Jackson Christopher H, Sharples Linda D, McNeil Keith, Stewart Susan, Wallwork John
MRC Biostatistics Unit, University Forvie Site, Cambridge, UK.
J Heart Lung Transplant. 2002 Jun;21(6):658-66. doi: 10.1016/s1053-2498(02)00381-9.
Bronchiolitis obliterans syndrome (BOS), defined as an irreversible, staged decline in forced expiratory volume in 1 second (FEV(1)), is an established marker of obliterative bronchiolitis. Potential causes of BOS include sub-clinical chronic rejection and/or exaggerated healing response following acute injury. BOS may thus result from two or more distinct processes, both acute and chronic.
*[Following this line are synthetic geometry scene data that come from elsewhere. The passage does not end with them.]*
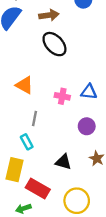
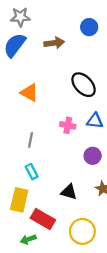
black ellipse: (54, 44) -> (84, 85), moved
orange triangle: (24, 85) -> (29, 93), moved
gray line: (34, 119) -> (30, 140), moved

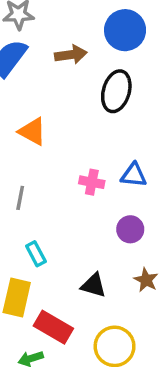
blue circle: (89, 27) -> (125, 30), size x1.5
black ellipse: (84, 85) -> (116, 91), moved, turned 60
gray line: (30, 140) -> (20, 198), moved

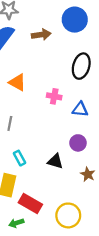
black ellipse: (116, 91) -> (81, 66), moved
pink cross: (92, 182) -> (54, 96), moved
black triangle: (94, 285) -> (55, 161), moved

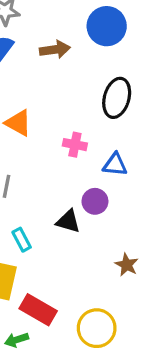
purple circle: (78, 143) -> (95, 201), moved
black triangle: (55, 161) -> (68, 221), moved

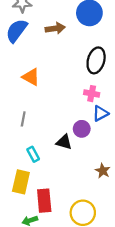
pink cross: (75, 145) -> (92, 94), moved
blue triangle: (115, 165) -> (100, 113), moved, turned -35
red rectangle: (38, 310) -> (44, 201), turned 55

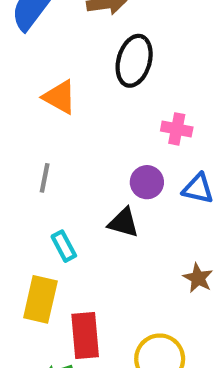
black ellipse: (96, 60) -> (134, 61), moved
blue triangle: (100, 113) -> (198, 189), moved, turned 42
purple circle: (82, 129) -> (147, 182), moved

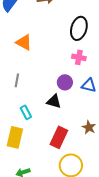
black ellipse: (134, 61) -> (79, 28), moved
red rectangle: (85, 336) -> (59, 137), moved, turned 30

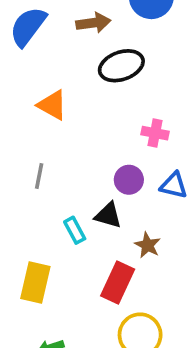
black ellipse: (79, 28) -> (121, 66), moved, turned 55
cyan rectangle: (26, 112) -> (75, 230), moved
brown star: (89, 127) -> (148, 245), moved

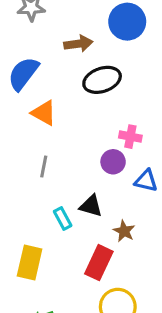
blue semicircle: (28, 26) -> (23, 74), moved
gray line: (39, 176) -> (44, 166), moved
purple circle: (129, 180) -> (113, 162), moved

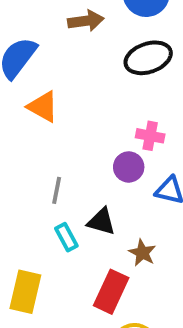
black ellipse: (102, 80) -> (148, 58), moved
gray line: (44, 166) -> (57, 190), moved

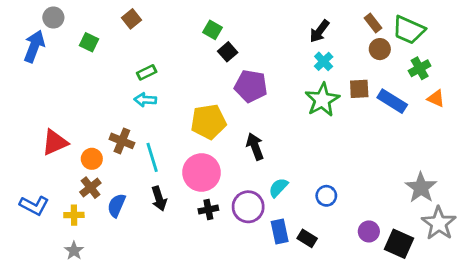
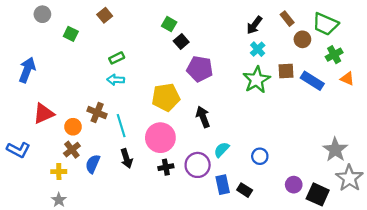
brown rectangle: (373, 23) -> (287, 19), moved
blue arrow: (34, 46) -> (27, 70), moved
blue L-shape: (34, 205) -> (18, 150), moved

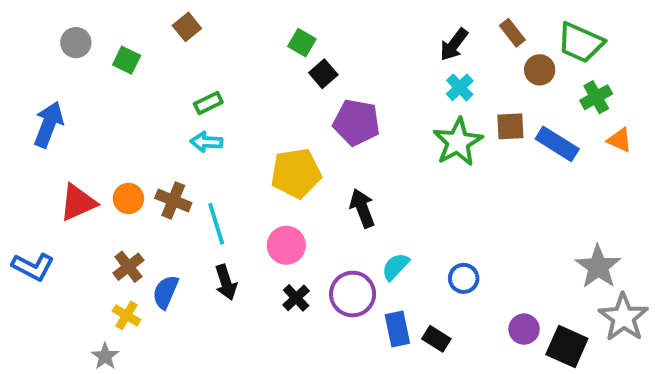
gray circle: (42, 14) -> (76, 43), moved
orange circle: (73, 127) -> (128, 198), moved
pink circle: (160, 138) -> (286, 245), size x0.7
black cross: (166, 167) -> (296, 298), turned -32
yellow cross: (59, 172) -> (127, 315), moved, turned 32

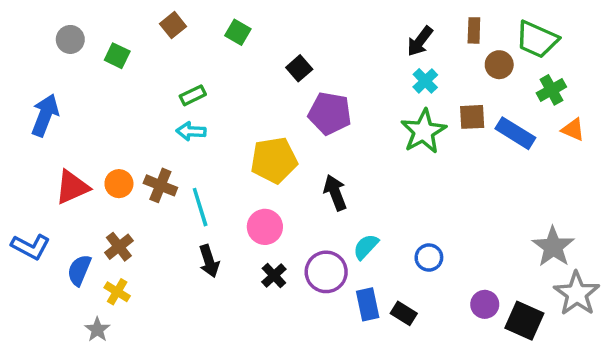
brown rectangle: (512, 33) -> (474, 30), turned 40
green square: (302, 43) -> (238, 32), moved
blue semicircle: (165, 292) -> (79, 270), moved

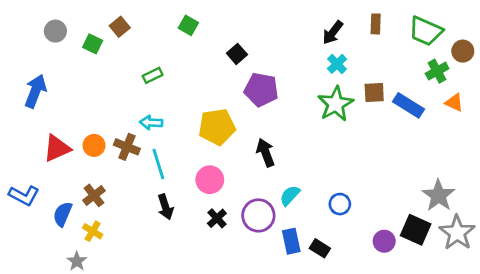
brown square: (173, 25) -> (120, 27), moved
brown circle: (499, 65) -> (463, 51), moved
cyan arrow: (191, 131) -> (151, 123), moved
black square: (524, 321) -> (416, 230), moved

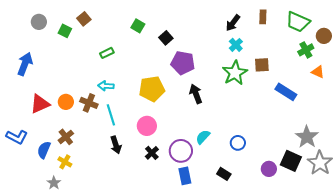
green square: (188, 25) -> (138, 26), moved
blue rectangle: (408, 105) -> (286, 92), moved
black arrow: (266, 153) -> (196, 94), moved
blue rectangle: (291, 241) -> (185, 176), moved

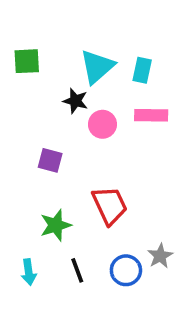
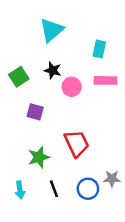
green square: (27, 61) -> (19, 77), moved, turned -30
cyan triangle: (97, 67) -> (51, 30), moved
gray star: (160, 256) -> (112, 179), turned 30

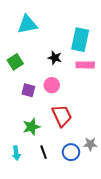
cyan triangle: (51, 30) -> (27, 24), moved, turned 30
cyan rectangle: (99, 49) -> (80, 40), size x1.6
black star: (53, 70) -> (55, 58), moved
pink circle: (72, 87) -> (52, 85), moved

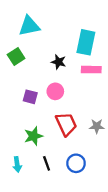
green square: (15, 62) -> (16, 56), moved
gray star: (90, 144) -> (97, 126), moved

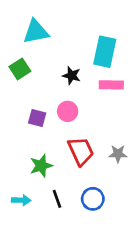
cyan arrow: (17, 164) -> (21, 200), turned -80

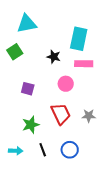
pink circle: (68, 111) -> (66, 84), moved

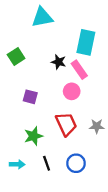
cyan triangle: (27, 24) -> (42, 17), moved
pink rectangle: (84, 64) -> (79, 70), moved, turned 54

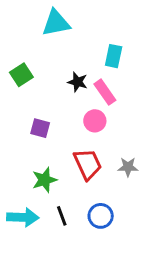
cyan rectangle: (86, 42) -> (114, 56), size x0.7
cyan arrow: (17, 164) -> (23, 217), size x1.5

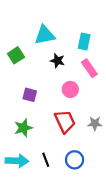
cyan triangle: (56, 23) -> (45, 35), moved
pink rectangle: (105, 92) -> (89, 68), moved
green star: (44, 180) -> (23, 128), moved

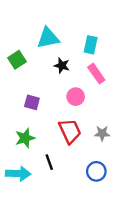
black line: (46, 160) -> (49, 162), moved
blue circle: (75, 160) -> (96, 171), moved

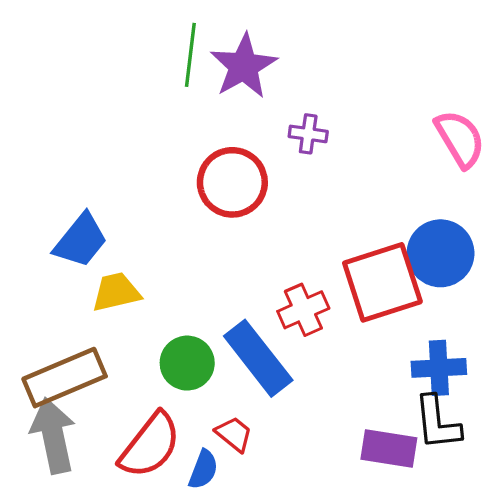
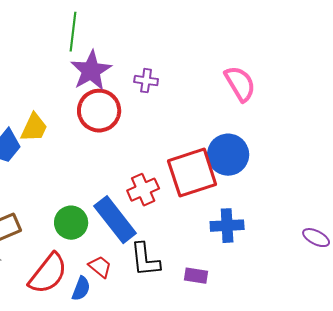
purple star: (244, 66) -> (91, 71), moved
yellow trapezoid: (116, 292) -> (34, 128), moved, turned 128
black L-shape: (437, 423) -> (145, 260), moved
purple rectangle: (389, 449) -> (196, 276), size x0.7

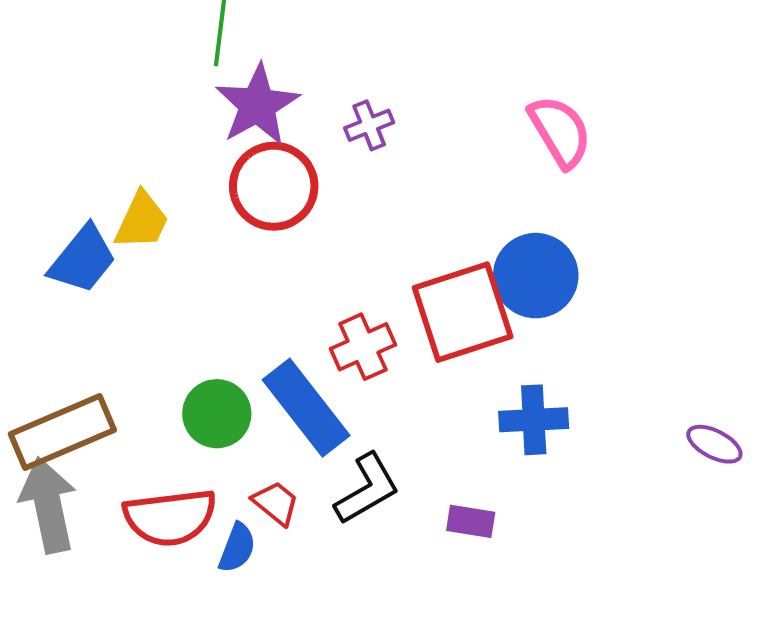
purple cross: (146, 81) -> (369, 125), turned -30
black L-shape: (145, 260) -> (367, 489), turned -114
red semicircle: (48, 274) -> (170, 517), turned 45

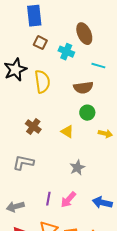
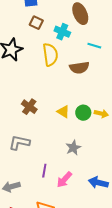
yellow semicircle: (42, 82) -> (50, 55), moved
green circle: (87, 113) -> (83, 113), moved
purple line: (48, 199) -> (44, 171), moved

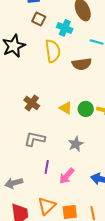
gray L-shape: (19, 143) -> (35, 139), moved

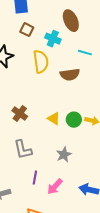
gray L-shape: (35, 139) -> (23, 150), turned -115

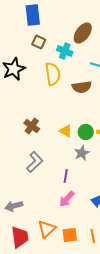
brown ellipse: (71, 21) -> (83, 33), turned 60
gray L-shape: (23, 150) -> (35, 162), turned -120
gray star: (64, 155) -> (82, 153), moved
purple line: (35, 178) -> (66, 176), moved

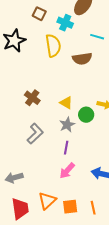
green circle: (86, 132) -> (86, 115), moved
gray star: (82, 153) -> (67, 125), moved

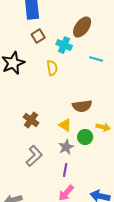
brown square: (39, 14) -> (38, 36), turned 32
yellow semicircle: (53, 46) -> (52, 68), size x0.7
brown semicircle: (82, 59) -> (82, 106), moved

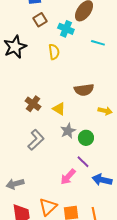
yellow triangle: (65, 125) -> (59, 109), moved
green circle: (85, 137) -> (86, 138), moved
purple line: (65, 170) -> (83, 162), moved, turned -56

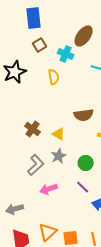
gray star: (68, 131) -> (59, 156), moved
pink arrow: (68, 177) -> (49, 189), moved, turned 30

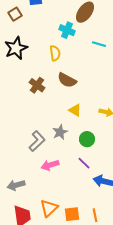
brown square: (40, 45) -> (15, 14), moved
brown semicircle: (84, 115) -> (67, 80), moved, turned 36
brown cross: (33, 129) -> (37, 85), moved
yellow triangle: (59, 134) -> (75, 110), moved

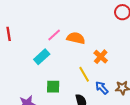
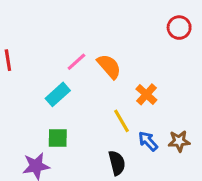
orange semicircle: (76, 38) -> (109, 66), turned 36
green square: (53, 87) -> (58, 138), moved

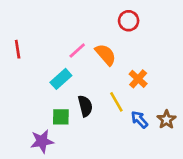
red circle: (179, 28) -> (129, 21), moved
brown star: (179, 141) -> (166, 120), turned -30
black semicircle: (117, 163) -> (85, 106), moved

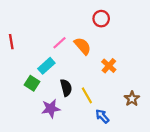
yellow line: (116, 102) -> (87, 95), moved
green square: (61, 117) -> (32, 83), moved, turned 32
blue arrow: (139, 120) -> (102, 116), moved
purple star: (42, 141) -> (51, 109), moved

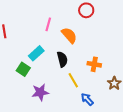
pink line: (59, 43) -> (48, 24), moved, turned -32
orange cross: (109, 66) -> (94, 64), moved, turned -32
black semicircle: (66, 88) -> (62, 59), moved

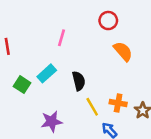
orange semicircle: (69, 35) -> (123, 51), moved
orange cross: (94, 64) -> (118, 103), moved
green square: (23, 69) -> (22, 85), moved

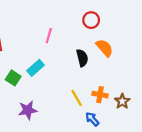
black semicircle: (79, 81) -> (82, 58), moved
purple star: (52, 122) -> (28, 110), moved

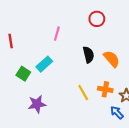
orange semicircle: (104, 48) -> (112, 59), moved
blue arrow: (92, 119) -> (117, 112), moved

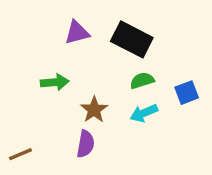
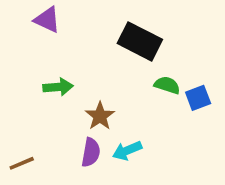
purple triangle: (77, 33) -> (47, 20), moved, turned 40
green semicircle: (142, 81) -> (167, 85), moved, turned 35
cyan arrow: (144, 113) -> (127, 151), moved

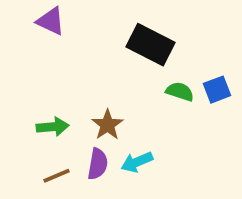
green arrow: (58, 87) -> (53, 127), moved
blue square: (198, 98) -> (217, 90), moved
brown line: (22, 163) -> (57, 176), moved

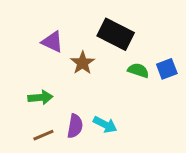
purple triangle: (51, 21) -> (52, 42), moved
brown star: (107, 125) -> (83, 63), moved
cyan arrow: (137, 162) -> (105, 125), turned -130

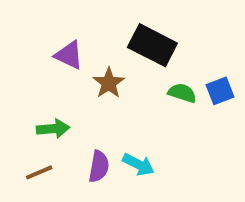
brown line: (43, 135) -> (39, 172), moved

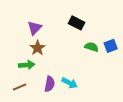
black rectangle: (152, 45) -> (77, 23), size x0.7
purple triangle: (69, 55) -> (35, 28), turned 49
brown star: (109, 83) -> (38, 48), moved

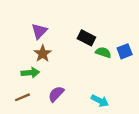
black rectangle: (77, 23) -> (86, 38), moved
cyan arrow: (70, 83) -> (100, 101), moved
purple semicircle: (50, 84) -> (56, 94), turned -147

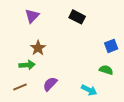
purple triangle: (39, 31) -> (32, 16), moved
black rectangle: (86, 38) -> (77, 17), moved
green semicircle: (103, 52) -> (106, 70), moved

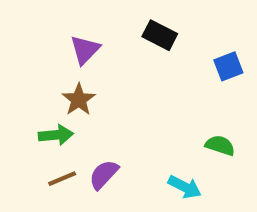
purple triangle: (32, 16) -> (85, 50), moved
blue square: (111, 46) -> (228, 66), moved
brown line: (20, 87) -> (62, 179), moved

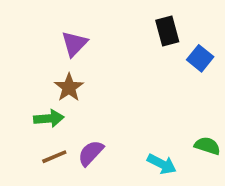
black rectangle: (160, 35) -> (167, 31), moved, turned 48
blue square: (228, 66) -> (200, 58), turned -30
green semicircle: (220, 145) -> (207, 146), moved

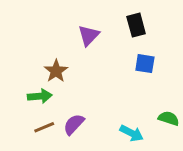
purple triangle: (74, 44) -> (89, 35), moved
blue square: (200, 58) -> (145, 64), moved, turned -30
A total of 5,916 measurements of FEV(1) from 204 lung transplant recipients surviving at least 6 months after transplantation were analyzed. Follow-up ranged from 6 months to 13 years. By adjusting for the acute effects of rejection, pulmonary infection and measurement variation on FEV(1) trace, patients either had a linear decline characterized by a single acute drop in FEV(1) of >15% at BOS onset, or a chronic linear decline in FEV(1). The fraction having acute onset was estimated. Acute events occurring within the first 6 months were assessed as risk factors for acute onset BOS.
Of the 204 patients, 8% died before BOS onset and 18% were BOS-free at analysis. For 18% of patients, BOS onset followed a chronic linear decline in FEV(1) of 3.7% per year, with a median time of BOS onset >99 months. For 56% of patients, BOS onset followed an acute drop in FEV(1) of median 33.8% (95% CI 19.1% to 39.7%), with median onset time of 52 months. During the first 6 months, acute rejection was significantly and independently associated with acute onset of BOS (relative risk = 1.15 per episode, 95% CI [1.03 to 1.29], p = 0.01), whereas pulmonary infection and cytomegalovirus (CMV) infection were not. Acute BOS onset followed a documented acute event in the previous 6 months in 38 of 114 (33%) of cases.
BOS likely reflects more than one process. Compared with those who had a slow linear decline in lung function, acute BOS onset was associated with acute rejection in the first 6 months, was often triggered by an acute event and had poor prognosis, with obliterative bronchiolitis (OB) the main cause of death.
闭塞性细支气管炎综合征(BOS)被定义为1秒用力呼气容积(FEV₁)的不可逆、分阶段下降,是闭塞性细支气管炎的确切标志。BOS的潜在原因包括亚临床慢性排斥反应和/或急性损伤后的过度愈合反应。因此,BOS可能由两个或更多不同的过程导致,包括急性和慢性过程。
分析了204例肺移植受者在移植后存活至少6个月的5916次FEV₁测量值。随访时间为6个月至13年。通过调整排斥反应、肺部感染和测量变异对FEV₁轨迹的急性影响,患者要么表现为在BOS发作时FEV₁单次急性下降>15%的线性下降,要么表现为FEV₁的慢性线性下降。估计急性发作的比例。将前6个月内发生的急性事件评估为急性发作BOS的危险因素。
在204例患者中,8%在BOS发作前死亡,18%在分析时无BOS。对于18%的患者,BOS发作遵循FEV₁每年3.7%的慢性线性下降,BOS发作的中位时间>99个月。对于56%的患者,BOS发作遵循FEV₁中位数下降33.·8%(95%CI 19.1%至39.7%),中位发作时间为52个月。在最初6个月内,急性排斥反应与BOS的急性发作显著且独立相关(相对风险=每次发作1.15,95%CI[1.03至1.29],p=0.01),而肺部感染和巨细胞病毒(CMV)感染则不然。在114例(33%)病例中的38例中,急性BOS发作发生在之前6个月记录的急性事件之后。
BOS可能反映了不止一个过程。与肺功能缓慢线性下降的患者相比,急性BOS发作与最初6个月内的急性排斥反应相关,常由急性事件触发,预后较差,闭塞性细支气管炎(OB)是主要死因。